LOUISA COUNTY, Va. — A community spent just five days planning The Snow Heroes Lunch to feed 1,000 first responders who helped their county following last Monday’s winter storm.
Dozens of volunteers filled an East Main Street shopping center parking lot in Louisa on Tuesday morning despite bitterly cold temperatures.
They created an assembly line of grills, crockpots, drinks, sides, and desserts as volunteers packed to-go containers.
Pastor Nick Stever, of The Point Church’s Louisa campus, said a phone conversation on Thursday with his colleague, Wesley Chiles, prompted them to give back.
“We recognize the people who just give hours and hours of their time — working overtime away from their families, being out in the cold themselves. We love them, we are thankful,” Stever said.
Chiles brought his crew from his landscaping company to man the assembly line while others cooked hamburgers on the grill.
The January 3 storm knocked out power to 97 percent of Louisa’s residents and closed streets for days.
“Last week has been a test in patience, understanding, and compassion,” Louisa County Chamber of Commerce Executive Director Tracy Clark said.
Clark helped coordinate much of the event with the goal to feed 1,000 first responders in just three hours.
They shared stories of strangers helping strangers during the worst of the storm.
“We got volunteers to go around to 12 different hotels with most of them in Richmond and picked up laundry,” Clark stated. “We had volunteers at a laundromat that took care of washing for 70 workers in literally 12 hours.”
Louisa County Sheriff’s Office Maj. Ronnie Roberts talked about his deputies who brought their own chainsaws to clear roads to respond to emergencies.
“It kind of reminds you of a war zone where the pines and trees were taken down with the amount of weight,” he said.

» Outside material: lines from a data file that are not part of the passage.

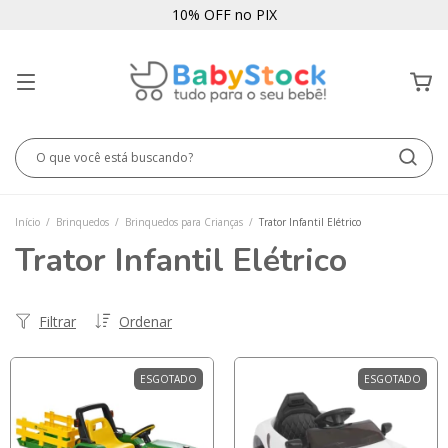
10% OFF no PIX
Início
/
Brinquedos
/
Brinquedos para Crianças
/
Trator Infantil Elétrico
Trator Infantil Elétrico
Filtrar
Ordenar
ESGOTADO
ESGOTADO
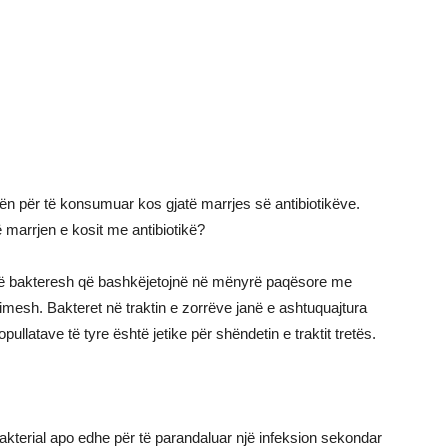
ën për të konsumuar kos gjatë marrjes së antibiotikëve.
marrjen e kosit me antibiotikë?
 sërë bakteresh që bashkëjetojnë në mënyrë paqësore me
rfitimesh. Bakteret në traktin e zorrëve janë e ashtuquajtura
popullatave të tyre është jetike për shëndetin e traktit tretës.
 bakterial apo edhe për të parandaluar një infeksion sekondar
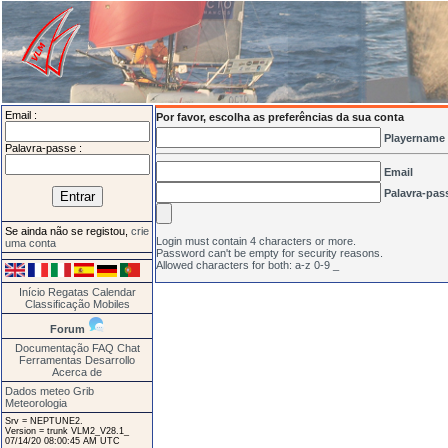
Email :
Por favor, escolha as preferências da sua conta
Playername
Palavra-passe :
Email
Palavra-pas
Se ainda não se registou,
crie
Login must contain 4 characters or more.
uma conta
Password can't be empty for security reasons.
Allowed characters for both: a-z 0-9 _
Início
Regatas
Calendar
Classificação
Mobiles
Forum
Documentação
FAQ
Chat
Ferramentas
Desarrollo
Acerca de
Dados meteo Grib
Meteorologia
Srv = NEPTUNE2.
Version = trunk VLM2_V28.1_
07/14/20 08:00:45 AM UTC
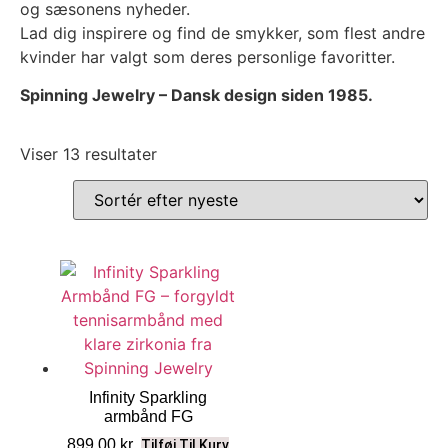
og sæsonens nyheder.
Lad dig inspirere og find de smykker, som flest andre
kvinder har valgt som deres personlige favoritter.
Spinning Jewelry – Dansk design siden 1985.
Viser 13 resultater
Infinity Sparkling
armbånd FG
899,00
kr.
Tilføj Til Kurv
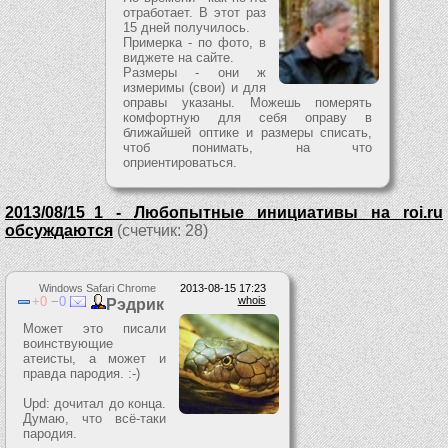
отработает. В этот раз
15 дней получилось.
Примерка - по фото, в
виджете на сайте.
Размеры - они ж
измеримы (свои) и для
оправы указаны. Можешь померять
комфортную для себя оправу в
ближайшей оптике и размеры списать,
чтоб понимать, на что
оприентироваться.
2013/08/15_1 - Любопытные инициативы на roi.ru
обсуждаются
(счетчик: 28)
Windows Safari Chrome
2013-08-15 17:23
0
0
whois
Рэдрик
Может это писали
воинствующие
атеисты, а может и
правда пародия. :-)
Upd: дочитал до конца.
Думаю, что всё-таки
пародия.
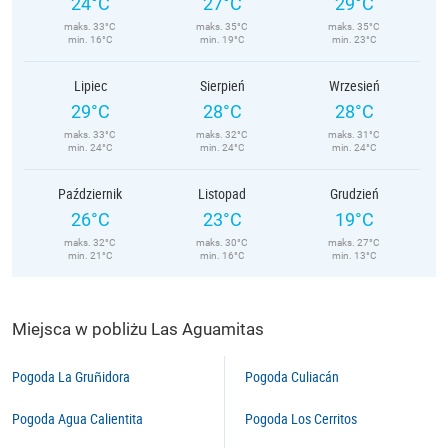
24°C
27°C
29°C
maks. 33°C
maks. 35°C
maks. 35°C
min. 16°C
min. 19°C
min. 23°C
Lipiec
Sierpień
Wrzesień
29°C
28°C
28°C
maks. 33°C
maks. 32°C
maks. 31°C
min. 24°C
min. 24°C
min. 24°C
Październik
Listopad
Grudzień
26°C
23°C
19°C
maks. 32°C
maks. 30°C
maks. 27°C
min. 21°C
min. 16°C
min. 13°C
Miejsca w pobliżu Las Aguamitas
Pogoda La Gruñidora
Pogoda Culiacán
Pogoda Agua Calientita
Pogoda Los Cerritos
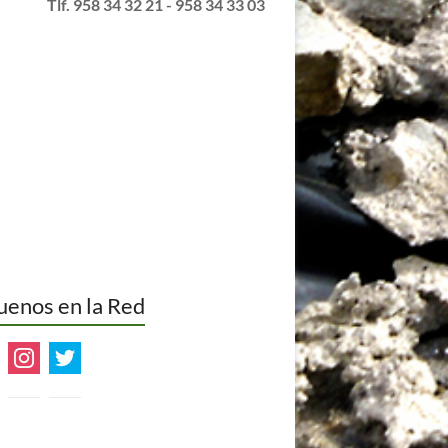
info@alqueriamorayma.com
Tlf. 958 34 32 21 - 958 34 33 03
uenos en la Red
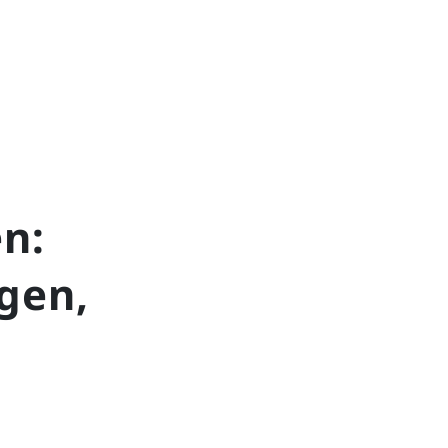
n:
gen,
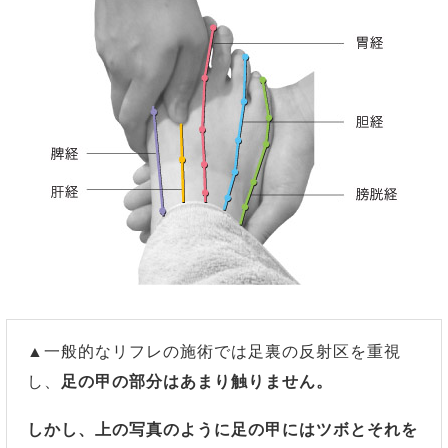
▲一般的なリフレの施術では足裏の反射区を重視
し、
足の甲の部分はあまり触りません。
しかし、上の写真のように足の甲にはツボとそれを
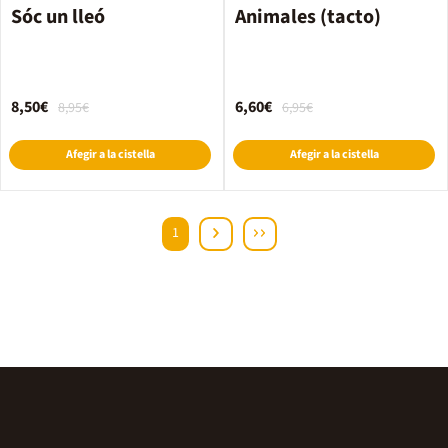
Sóc un lleó
Animales (tacto)
8,50€
6,60€
8,95€
6,95€
Afegir a la cistella
Afegir a la cistella
1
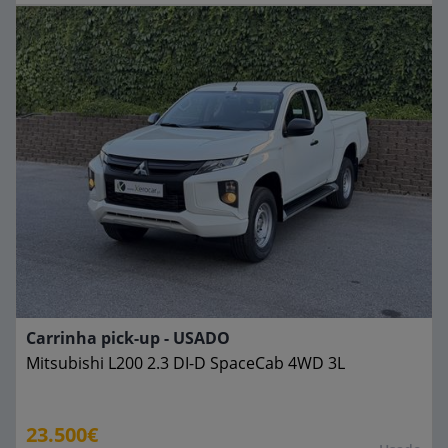
Carrinha pick-up - USADO
Mitsubishi
L200 2.3 DI-D SpaceCab 4WD 3L
23.500€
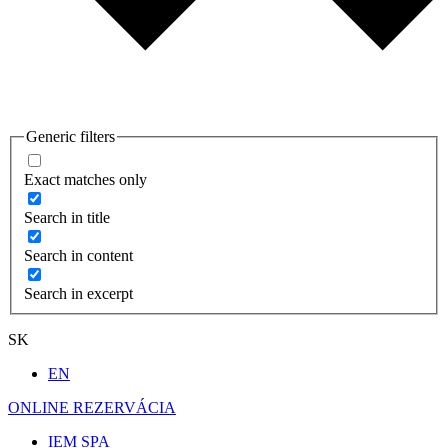
Generic filters
Exact matches only
Search in title
Search in content
Search in excerpt
SK
EN
ONLINE REZERVÁCIA
IEM SPA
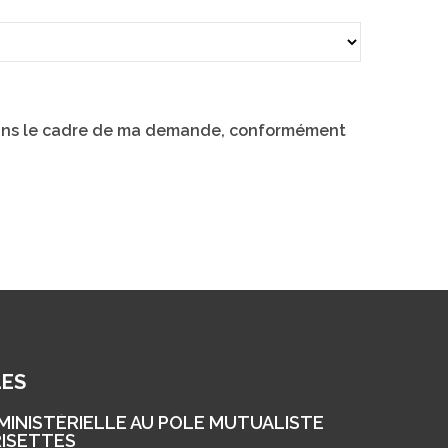
 dans le cadre de ma demande, conformément
LES
 MINISTÉRIELLE AU PÔLE MUTUALISTE
RISETTES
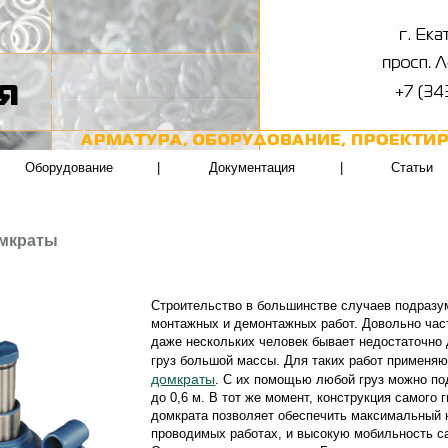
Оборудование
|
Документация
|
Статьи
омкраты
Строительство в большинстве случаев подразу
монтажных и демонтажных работ. Довольно част
даже нескольких человек бывает недостаточно 
груз большой массы. Для таких работ применя
домкраты
. С их помощью любой груз можно под
до 0,6 м. В тот же момент, конструкция самого 
домкрата позволяет обеспечить максимальный 
проводимых работах, и высокую мобильность с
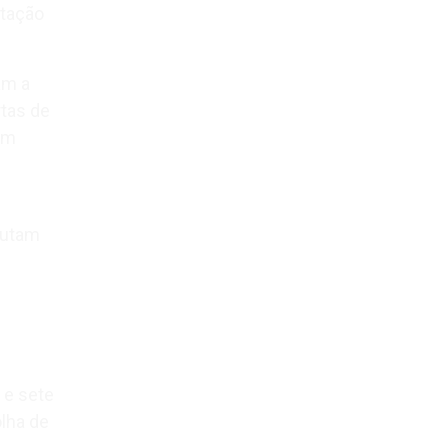
itação
am a
rtas de
om
lutam
 e sete
lha de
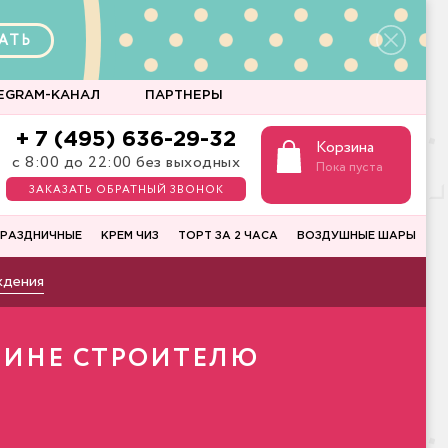
АТЬ
EGRAM-КАНАЛ
ПАРТНЕРЫ
+ 7 (495) 636-29-32
Корзина
с 8:00 до 22:00 без выходных
Пока пуста
ЗАКАЗАТЬ ОБРАТНЫЙ ЗВОНОК
РАЗДНИЧНЫЕ
КРЕМ ЧИЗ
ТОРТ ЗА 2 ЧАСА
ВОЗДУШНЫЕ ШАРЫ
ждения
ЧИНЕ СТРОИТЕЛЮ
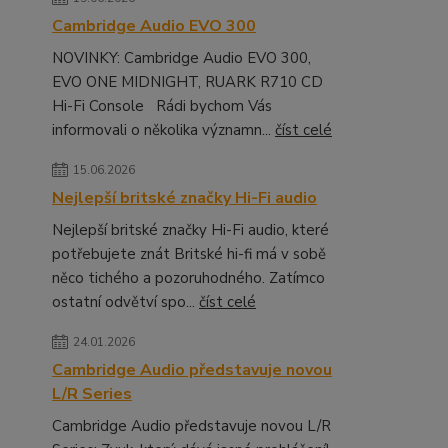
Cambridge Audio EVO 300
NOVINKY: Cambridge Audio EVO 300,
EVO ONE MIDNIGHT, RUARK R710 CD
Hi-Fi Console Rádi bychom Vás
informovali o několika významn...
číst celé
15.06.2026
Nejlepší britské značky Hi-Fi audio
Nejlepší britské značky Hi-Fi audio, které
potřebujete znát Britské hi-fi má v sobě
něco tichého a pozoruhodného. Zatímco
ostatní odvětví spo...
číst celé
24.01.2026
Cambridge Audio představuje novou
L/R Series
Cambridge Audio představuje novou L/R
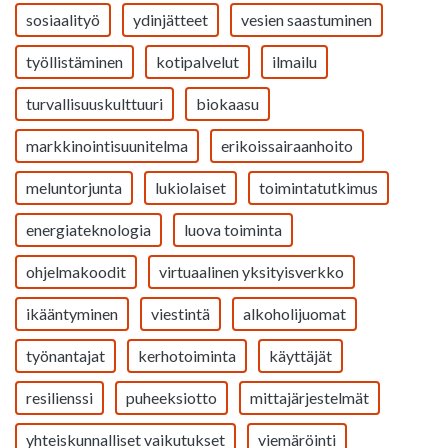
sosiaalityö
ydinjätteet
vesien saastuminen
työllistäminen
kotipalvelut
ilmailu
turvallisuuskulttuuri
biokaasu
markkinointisuunitelma
erikoissairaanhoito
meluntorjunta
lukiolaiset
toimintatutkimus
energiateknologia
luova toiminta
ohjelmakoodit
virtuaalinen yksityisverkko
ikääntyminen
viestintä
alkoholijuomat
työnantajat
kerhotoiminta
käyttäjät
resilienssi
puheeksiotto
mittajärjestelmät
yhteiskunnalliset vaikutukset
viemäröinti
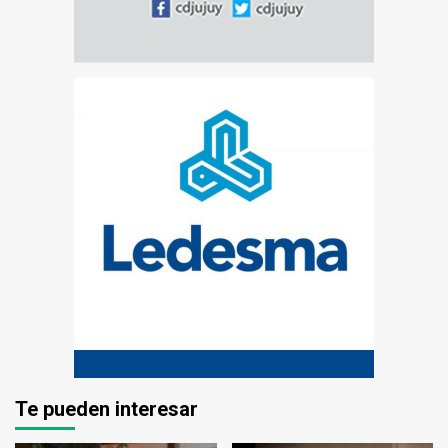
Te pueden interesar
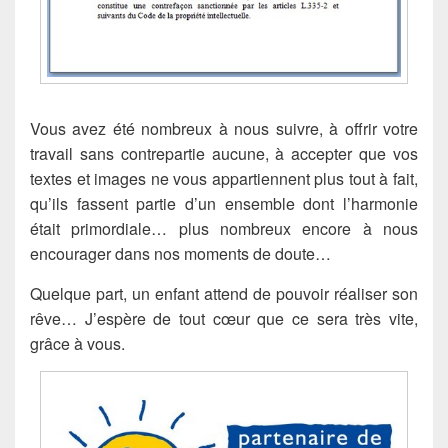
Vous avez été nombreux à nous suivre, à offrir votre
travail sans contrepartie aucune, à accepter que vos
textes et images ne vous appartiennent plus tout à fait,
qu’ils fassent partie d’un ensemble dont l’harmonie
était primordiale… plus nombreux encore à nous
encourager dans nos moments de doute…
Quelque part, un enfant attend de pouvoir réaliser son
rêve… J’espère de tout cœur que ce sera très vite,
grâce à vous.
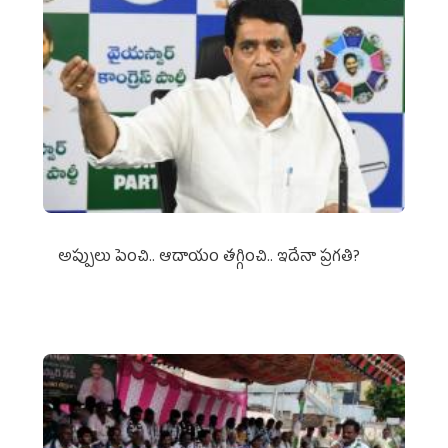
అప్పులు పెంచి.. ఆదాయం తగ్గించి.. ఇదేనా ప్రగతి?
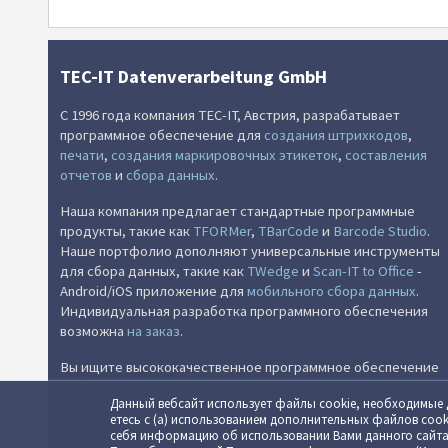
TEC-IT Datenverarbeitung GmbH
С 1996 года компания TEC-IT, Австрия, разрабатывает
программное обеспечение для
создания штрихкодов
,
печати
,
создания маркировочных этикеток
,
составления
отчетов
и
сбора данных
.
Наша компания предлагает стандартные программные
продукты, такие как
TFORMer
,
TBarCode
и
Barcode Studio
.
Наше портфолио дополняют универсальные инструменты
для сбора данных, такие как
TWedge
и
Scan-IT to Office
-
Android/iOS приложение для
мобильного сбора данных
.
Индивидуальная разработка программного обеспечения
возможна
на заказ
.
Вы ищите высококачественное программное обеспечение
— TEC-IT предоставляет этот уровень качества.
Данный вебсайт использует файлы cookie, необходи­мые дл
етесь c (а) ис­поль­зо­ванием допол­ни­тель­ных файлов co
себя инфор­ма­цию об исполь­зо­вании Вами данного сайта,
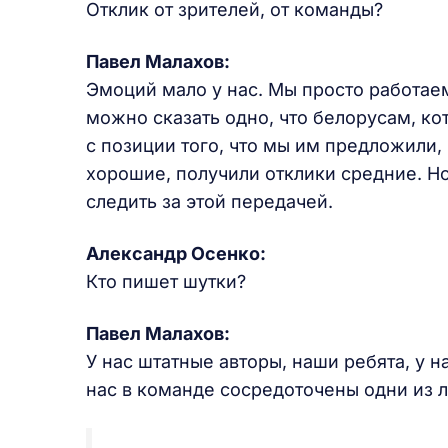
Отклик от зрителей, от команды?
Павел Малахов:
Эмоций мало у нас. Мы просто работае
можно сказать одно, что белорусам, ко
с позиции того, что мы им предложили,
хорошие, получили отклики средние. Но 
следить за этой передачей.
Александр Осенко:
Кто пишет шутки?
Павел Малахов:
У нас штатные авторы, наши ребята, у 
нас в команде сосредоточены одни из 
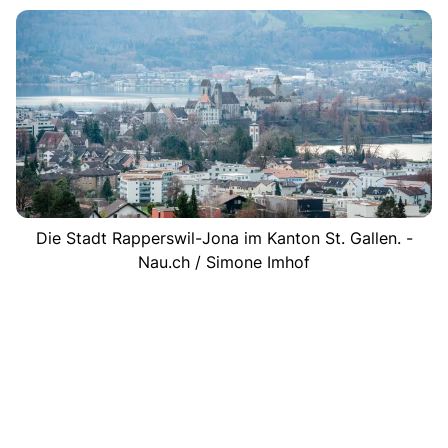
Die Stadt Rapperswil-Jona im Kanton St. Gallen. -
Nau.ch / Simone Imhof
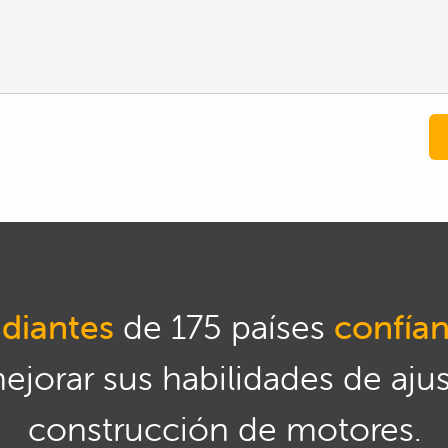
diantes
de 175 países
confía
mejorar sus habilidades de aju
construcción de motores.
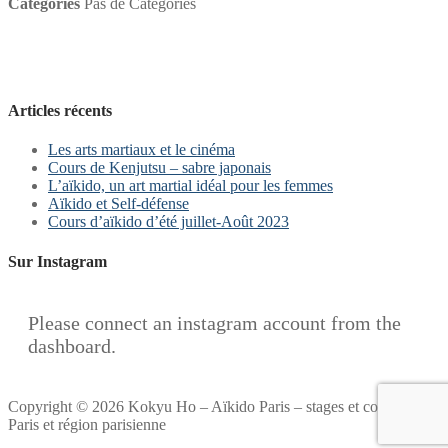
Catégories
Pas de Catégories
Articles récents
Les arts martiaux et le cinéma
Cours de Kenjutsu – sabre japonais
L’aïkido, un art martial idéal pour les femmes
Aïkido et Self-défense
Cours d’aïkido d’été juillet-Août 2023
Sur Instagram
Please connect an instagram account from the
dashboard.
Copyright © 2026 Kokyu Ho – Aïkido Paris – stages et cours à
Paris et région parisienne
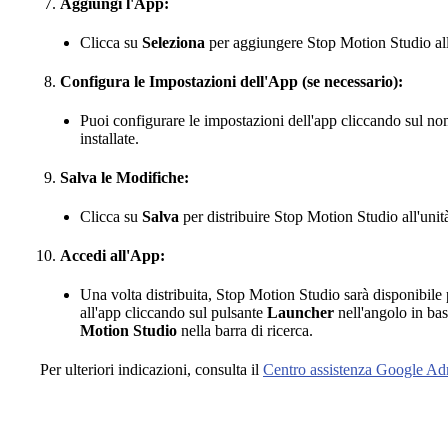
Aggiungi l'App:
Clicca su
Seleziona
per aggiungere Stop Motion Studio all'
Configura le Impostazioni dell'App (se necessario):
Puoi configurare le impostazioni dell'app cliccando sul nome
installate.
Salva le Modifiche:
Clicca su
Salva
per distribuire Stop Motion Studio all'unit
Accedi all'App:
Una volta distribuita, Stop Motion Studio sarà disponibile p
all'app cliccando sul pulsante
Launcher
nell'angolo in ba
Motion Studio
nella barra di ricerca.
Per ulteriori indicazioni, consulta il
Centro assistenza Google A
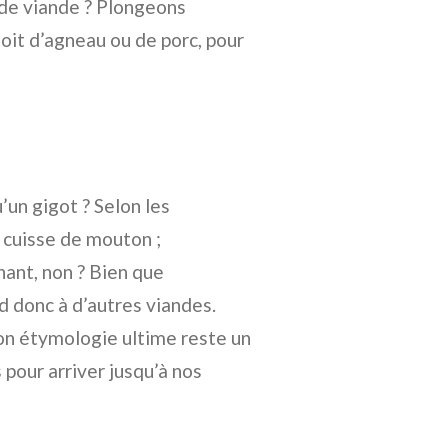
de viande ? Plongeons
oit d’agneau ou de porc, pour
n gigot ? Selon les
 cuisse de mouton ;
nant, non ? Bien que
d donc à d’autres viandes.
son étymologie ultime reste un
 pour arriver jusqu’à nos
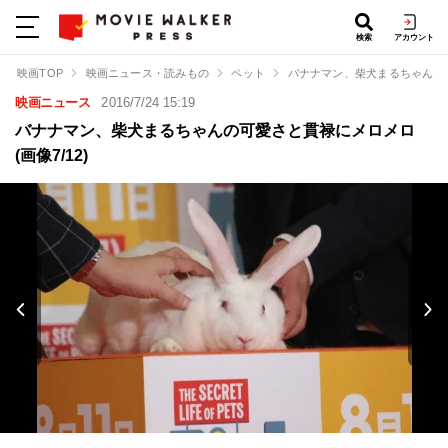
検索
アカウント
映画TOP
映画ニュース・読みもの
ペット
バナナマン、柴犬まるちゃんの
映画ニュース
2016/7/24 15:19
バナナマン、柴犬まるちゃんの可愛さと貫禄にメロメロ
(画像7/12)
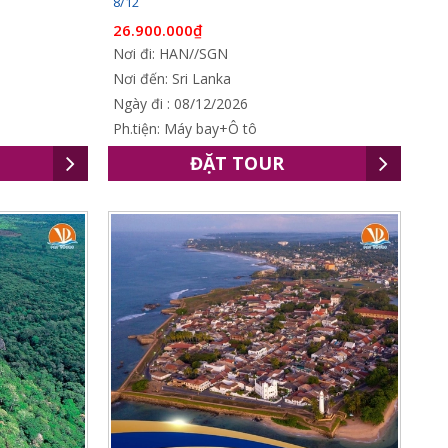
8/12
26.900.000₫
Nơi đi: HAN//SGN
Nơi đến: Sri Lanka
Ngày đi : 08/12/2026
Ph.tiện: Máy bay+Ô tô
ĐẶT TOUR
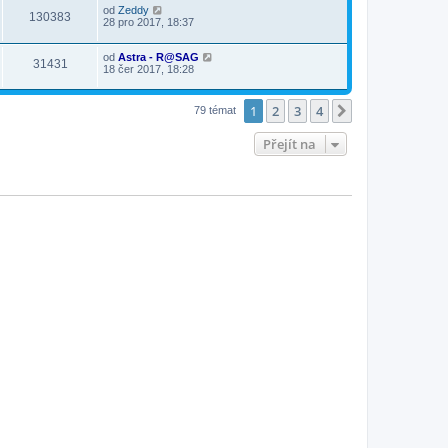
od
Zeddy
130383
28 pro 2017, 18:37
od
Astra - R@SAG
31431
18 čer 2017, 18:28
1
2
3
4
Další
79 témat
Přejít na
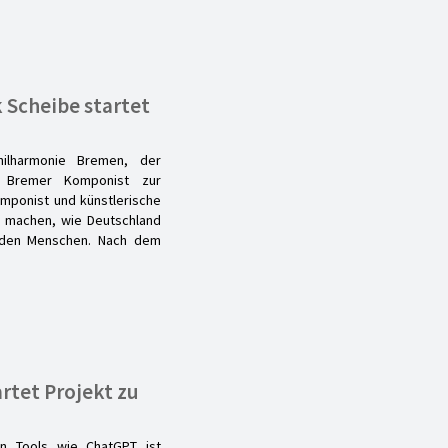
 Scheibe startet
hilharmonie Bremen, der
r Bremer Komponist zur
omponist und künstlerische
ar machen, wie Deutschland
it den Menschen. Nach dem
rtet Projekt zu
on Tools wie ChatGPT ist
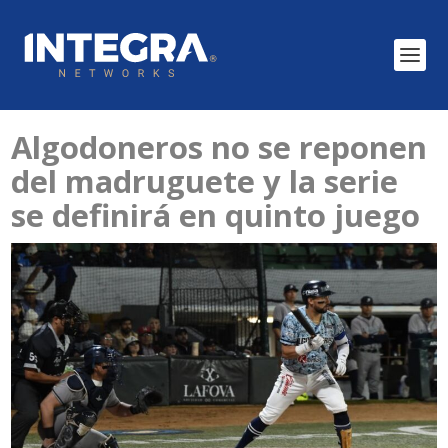
Algodoneros no se reponen
del madruguete y la serie
se definirá en quinto juego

Volunteers filled Omari Daniels’ truck with supplies to take back to his coworkers at Central Virginia Electric Cooperative.
“Most of our guys leave home at 5:30 in the morning and get back home at 11 [at night]. They can’t get nothing to eat. We appreciate what the community is doing,” Daniels said.
The groups fed workers local to Louisa and those who traveled from miles away to help the clean-up and restoration efforts.
“We’ve been non-stop for the last week and a half now,” Daniels stated. “Working every day, 16 hour days — sometimes 18 hour days.”